FOB and TATE and me and my daughters

22 May

My older daughter has now completed high school. It’s all over except for picking up the diploma, grazing the buffet at a dozen grad parties, and forcing us to take the “Congratulations Class of 2013!” sign off our lawn before she ships off to college in the fall.

FOB hiatus

I’m sure this chick was at the Fillmore … and anywhere else FOB is playing in the continental US …

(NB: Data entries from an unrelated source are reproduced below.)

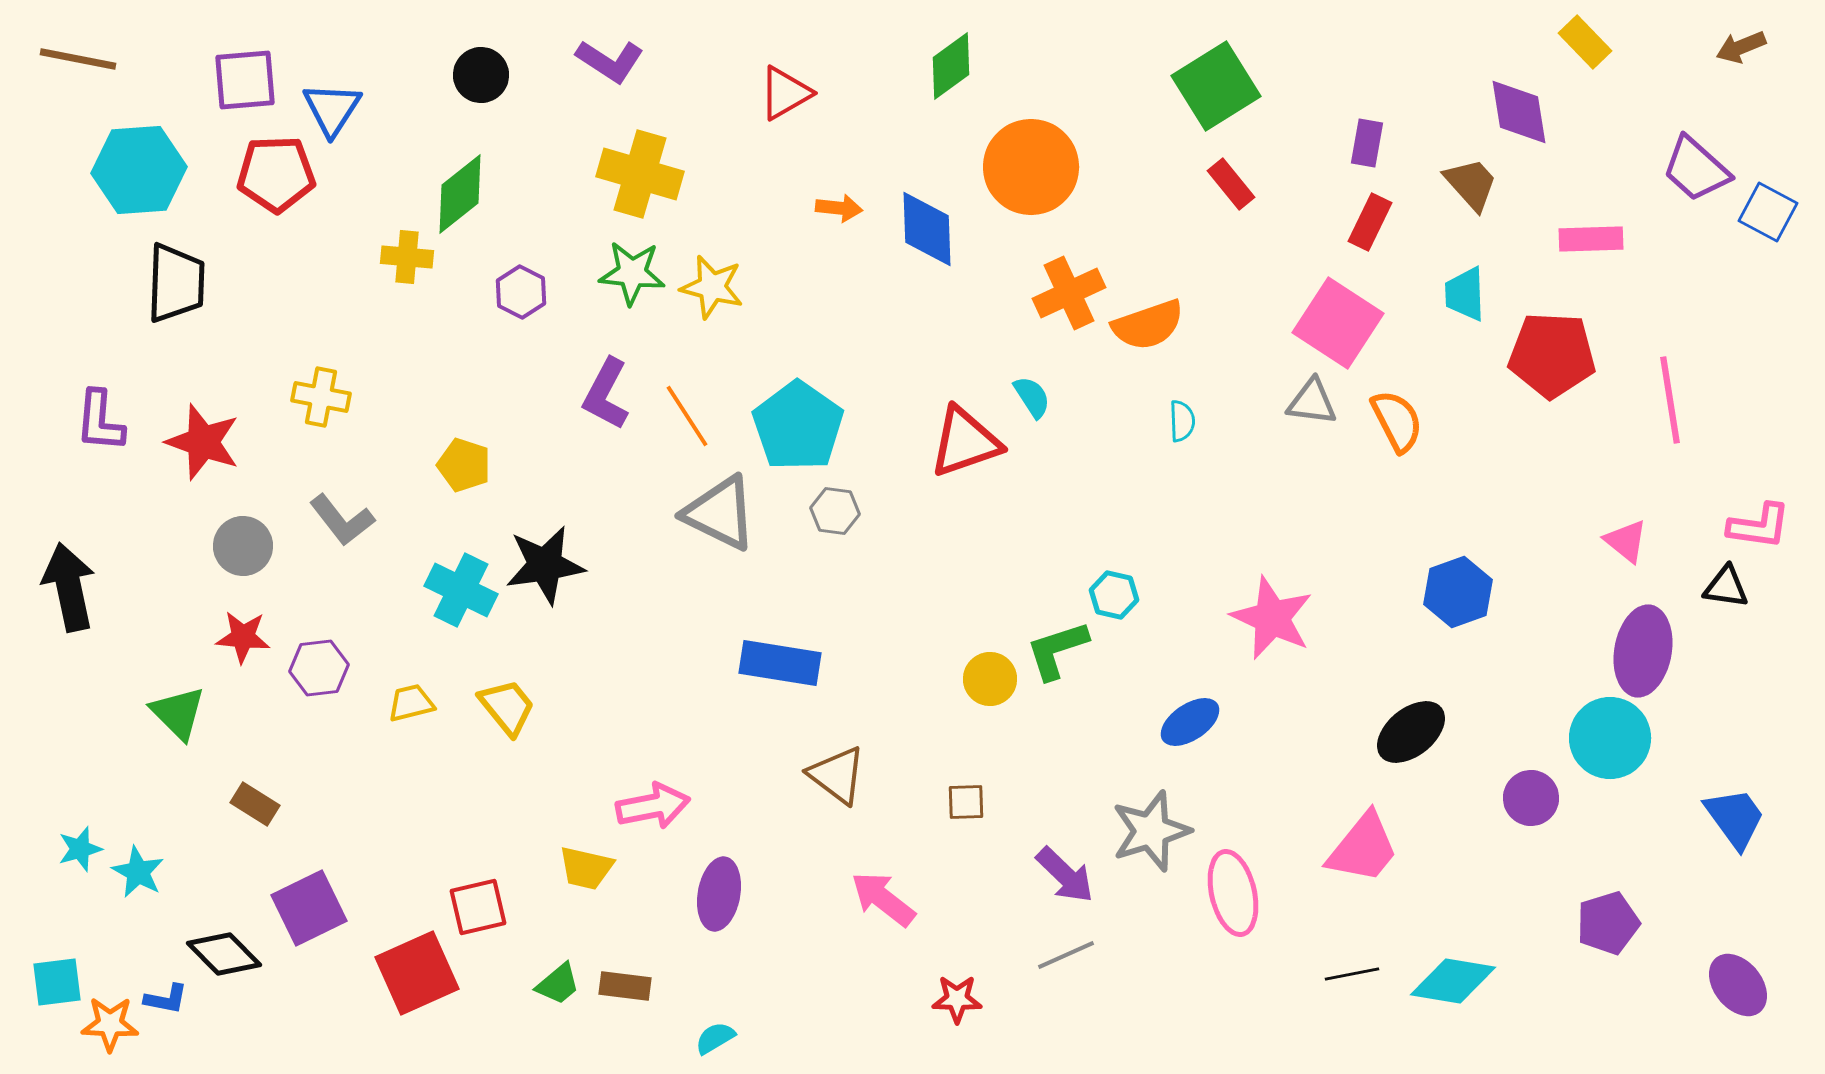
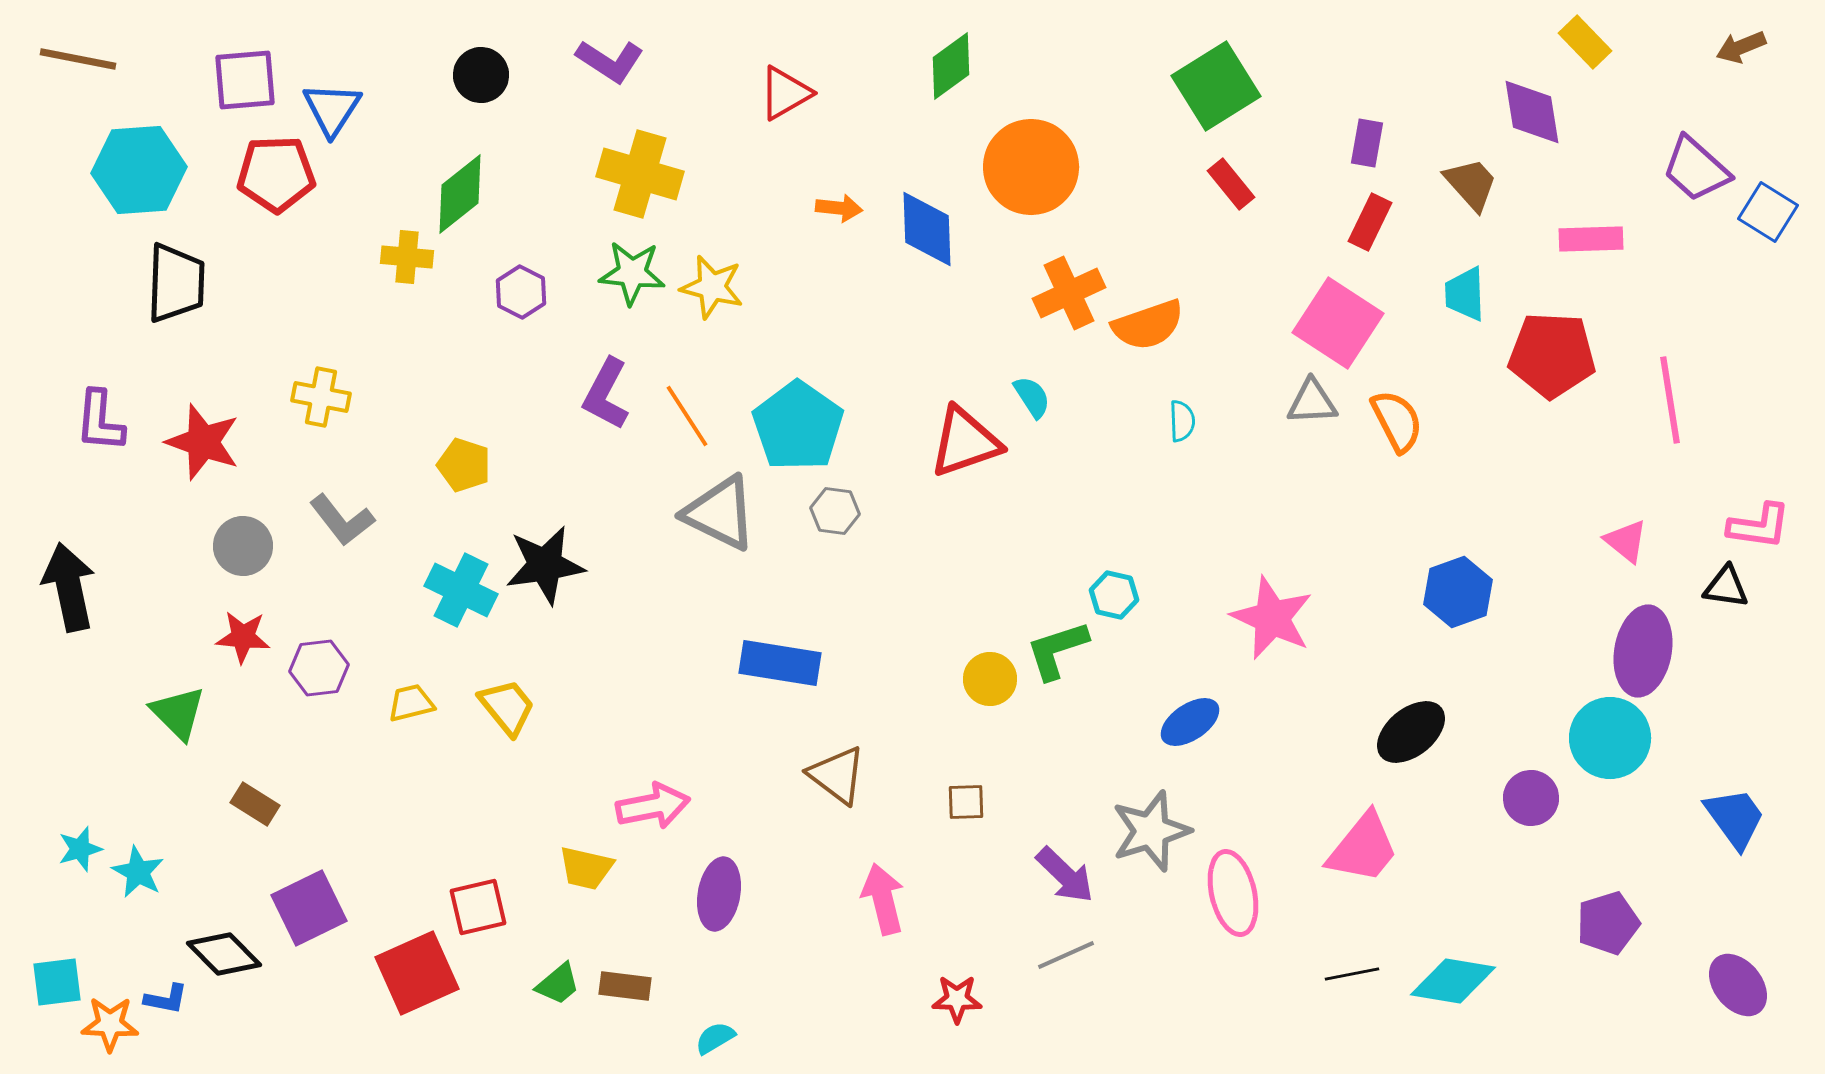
purple diamond at (1519, 112): moved 13 px right
blue square at (1768, 212): rotated 4 degrees clockwise
gray triangle at (1312, 402): rotated 10 degrees counterclockwise
pink arrow at (883, 899): rotated 38 degrees clockwise
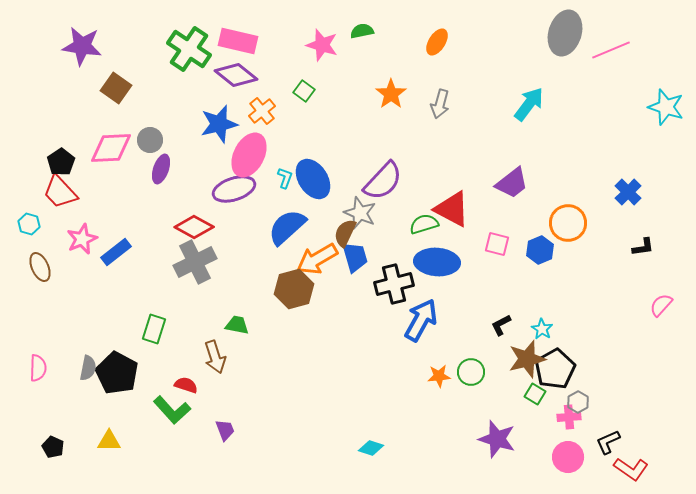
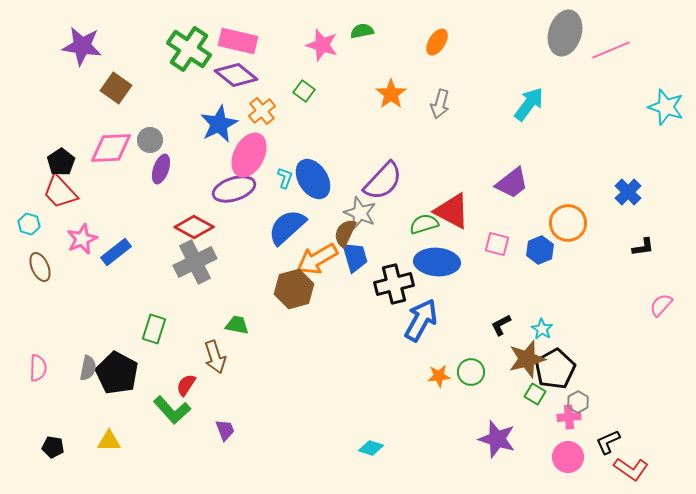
blue star at (219, 124): rotated 12 degrees counterclockwise
red triangle at (452, 209): moved 2 px down
red semicircle at (186, 385): rotated 75 degrees counterclockwise
black pentagon at (53, 447): rotated 15 degrees counterclockwise
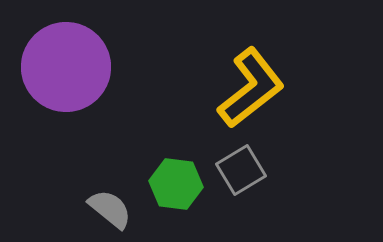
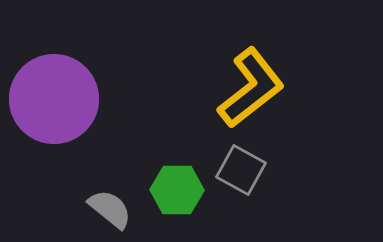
purple circle: moved 12 px left, 32 px down
gray square: rotated 30 degrees counterclockwise
green hexagon: moved 1 px right, 6 px down; rotated 6 degrees counterclockwise
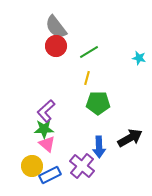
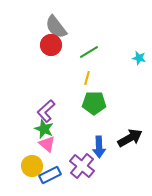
red circle: moved 5 px left, 1 px up
green pentagon: moved 4 px left
green star: rotated 24 degrees clockwise
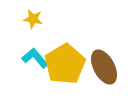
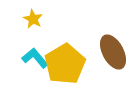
yellow star: rotated 18 degrees clockwise
brown ellipse: moved 9 px right, 15 px up
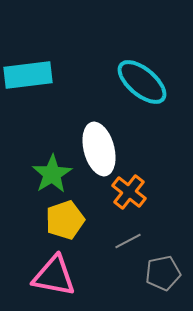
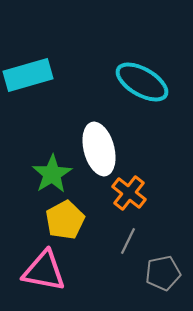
cyan rectangle: rotated 9 degrees counterclockwise
cyan ellipse: rotated 10 degrees counterclockwise
orange cross: moved 1 px down
yellow pentagon: rotated 9 degrees counterclockwise
gray line: rotated 36 degrees counterclockwise
pink triangle: moved 10 px left, 5 px up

She is celebrating by making good on a promise to her little sister and taking her to her first rock-and-roll concert, without parental accompaniment. As I write this they are downtown at the Fillmore seeing their favorite band of all time: the recently reunited Fall Out Boy. (I continue to struggle to understand the band’s appeal. The music just doesn’t catch my middle-aged ear. The lyrics are often overly arch or sneeringly obscure, and their typical song titles are just way too long: to wit, “Our Lawyers Made Us Change the Name of This Song So We Wouldn’t Get Sued.”)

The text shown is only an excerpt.